Data excerpts:
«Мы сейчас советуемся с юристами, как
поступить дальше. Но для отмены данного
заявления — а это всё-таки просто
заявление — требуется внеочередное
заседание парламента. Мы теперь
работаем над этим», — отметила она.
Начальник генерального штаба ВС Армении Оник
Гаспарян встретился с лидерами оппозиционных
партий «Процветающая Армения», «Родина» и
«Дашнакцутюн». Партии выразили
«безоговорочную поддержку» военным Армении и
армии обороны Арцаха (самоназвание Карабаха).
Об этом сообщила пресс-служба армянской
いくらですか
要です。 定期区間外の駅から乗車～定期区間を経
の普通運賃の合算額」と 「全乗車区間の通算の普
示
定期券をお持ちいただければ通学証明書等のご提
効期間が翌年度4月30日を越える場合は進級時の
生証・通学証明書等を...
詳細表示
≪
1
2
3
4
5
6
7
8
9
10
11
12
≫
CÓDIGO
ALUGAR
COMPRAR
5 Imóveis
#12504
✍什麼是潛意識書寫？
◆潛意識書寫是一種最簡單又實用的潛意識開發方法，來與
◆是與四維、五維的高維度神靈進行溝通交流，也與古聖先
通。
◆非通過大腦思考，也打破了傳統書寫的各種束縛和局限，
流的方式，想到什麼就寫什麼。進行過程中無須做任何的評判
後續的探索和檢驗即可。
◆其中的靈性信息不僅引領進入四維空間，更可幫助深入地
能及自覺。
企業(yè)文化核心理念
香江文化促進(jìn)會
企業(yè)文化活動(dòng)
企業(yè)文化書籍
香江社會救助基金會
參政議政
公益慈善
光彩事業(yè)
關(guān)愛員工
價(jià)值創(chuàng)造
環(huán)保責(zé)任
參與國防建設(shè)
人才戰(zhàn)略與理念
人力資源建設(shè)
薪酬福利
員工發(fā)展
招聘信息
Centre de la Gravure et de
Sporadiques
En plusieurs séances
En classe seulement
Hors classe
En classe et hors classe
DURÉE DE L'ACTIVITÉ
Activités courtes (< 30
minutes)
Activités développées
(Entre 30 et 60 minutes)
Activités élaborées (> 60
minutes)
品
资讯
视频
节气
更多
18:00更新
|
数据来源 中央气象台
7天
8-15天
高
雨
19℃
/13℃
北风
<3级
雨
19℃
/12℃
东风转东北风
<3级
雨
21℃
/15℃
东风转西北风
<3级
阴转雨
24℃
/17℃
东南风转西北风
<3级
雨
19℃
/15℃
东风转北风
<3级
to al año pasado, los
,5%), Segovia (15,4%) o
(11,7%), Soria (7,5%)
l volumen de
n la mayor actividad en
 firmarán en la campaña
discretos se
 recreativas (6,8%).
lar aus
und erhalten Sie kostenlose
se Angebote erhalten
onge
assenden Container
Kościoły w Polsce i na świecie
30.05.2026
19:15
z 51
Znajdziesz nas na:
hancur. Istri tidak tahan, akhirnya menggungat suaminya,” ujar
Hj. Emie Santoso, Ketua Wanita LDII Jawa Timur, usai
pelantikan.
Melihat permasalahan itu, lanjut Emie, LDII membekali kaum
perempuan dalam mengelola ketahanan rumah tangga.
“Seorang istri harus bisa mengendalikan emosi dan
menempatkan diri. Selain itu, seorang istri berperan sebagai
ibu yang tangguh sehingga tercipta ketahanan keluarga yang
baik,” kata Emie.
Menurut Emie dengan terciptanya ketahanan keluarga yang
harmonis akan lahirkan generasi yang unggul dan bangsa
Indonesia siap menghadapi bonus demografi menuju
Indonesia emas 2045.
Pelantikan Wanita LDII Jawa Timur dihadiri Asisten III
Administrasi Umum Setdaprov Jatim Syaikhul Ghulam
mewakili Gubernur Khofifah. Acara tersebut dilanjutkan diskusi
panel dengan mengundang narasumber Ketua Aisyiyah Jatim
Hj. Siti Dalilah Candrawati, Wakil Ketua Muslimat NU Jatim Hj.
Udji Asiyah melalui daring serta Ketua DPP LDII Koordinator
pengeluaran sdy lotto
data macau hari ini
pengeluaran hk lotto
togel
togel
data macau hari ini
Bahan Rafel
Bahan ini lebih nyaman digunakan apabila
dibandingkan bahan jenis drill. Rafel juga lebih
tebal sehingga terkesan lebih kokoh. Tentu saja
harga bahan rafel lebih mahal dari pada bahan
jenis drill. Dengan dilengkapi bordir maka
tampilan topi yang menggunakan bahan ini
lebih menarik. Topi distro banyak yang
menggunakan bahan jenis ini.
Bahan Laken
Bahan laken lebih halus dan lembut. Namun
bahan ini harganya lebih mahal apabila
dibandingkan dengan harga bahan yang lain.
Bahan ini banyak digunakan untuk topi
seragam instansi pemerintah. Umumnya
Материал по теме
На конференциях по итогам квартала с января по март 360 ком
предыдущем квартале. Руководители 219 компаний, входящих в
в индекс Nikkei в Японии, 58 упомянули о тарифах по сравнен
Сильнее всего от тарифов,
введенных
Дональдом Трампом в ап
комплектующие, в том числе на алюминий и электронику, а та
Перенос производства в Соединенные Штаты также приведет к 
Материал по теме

- TASK PROMPT -
When a line above includes the word "Timur", please list that line.

- RESULT OF THIS TASK -
Hj. Emie Santoso, Ketua Wanita LDII Jawa Timur, usai
Pelantikan Wanita LDII Jawa Timur dihadiri Asisten III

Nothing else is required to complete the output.